• To do
Each line, starting at the one with "Segment regions of" and running to the end of the data below, is to be set down again exactly, both ends included; leave pictures out.

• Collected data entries

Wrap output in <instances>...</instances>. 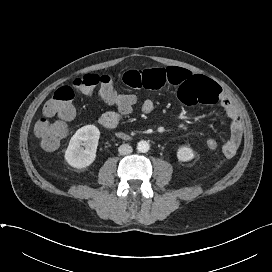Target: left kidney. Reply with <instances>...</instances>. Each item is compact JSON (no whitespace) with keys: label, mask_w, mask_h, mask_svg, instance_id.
I'll return each mask as SVG.
<instances>
[{"label":"left kidney","mask_w":272,"mask_h":272,"mask_svg":"<svg viewBox=\"0 0 272 272\" xmlns=\"http://www.w3.org/2000/svg\"><path fill=\"white\" fill-rule=\"evenodd\" d=\"M193 150L187 146H182L177 151V158L179 161L187 162L194 158Z\"/></svg>","instance_id":"left-kidney-1"}]
</instances>
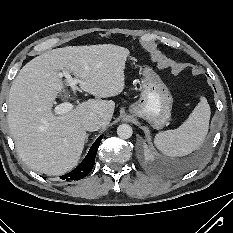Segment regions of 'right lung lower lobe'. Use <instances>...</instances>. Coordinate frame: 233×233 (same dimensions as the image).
<instances>
[{"label":"right lung lower lobe","instance_id":"98d812e1","mask_svg":"<svg viewBox=\"0 0 233 233\" xmlns=\"http://www.w3.org/2000/svg\"><path fill=\"white\" fill-rule=\"evenodd\" d=\"M102 138L103 135H100L96 139V141L91 146L88 154L86 155L85 159L73 171L61 176L62 180H66V181L79 180L89 174V172L92 170L94 166L98 147Z\"/></svg>","mask_w":233,"mask_h":233}]
</instances>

• Result of this exercise
Segment regions of 'right lung lower lobe'. Use <instances>...</instances>. Coordinate frame: 233×233 (same dimensions as the image).
<instances>
[{"label":"right lung lower lobe","instance_id":"98d812e1","mask_svg":"<svg viewBox=\"0 0 233 233\" xmlns=\"http://www.w3.org/2000/svg\"><path fill=\"white\" fill-rule=\"evenodd\" d=\"M102 138L103 135H100L96 139V141L91 146L88 154L86 155L85 159L73 171L61 176L62 180H66V181L79 180L89 174V172L92 170L94 166L98 147Z\"/></svg>","mask_w":233,"mask_h":233}]
</instances>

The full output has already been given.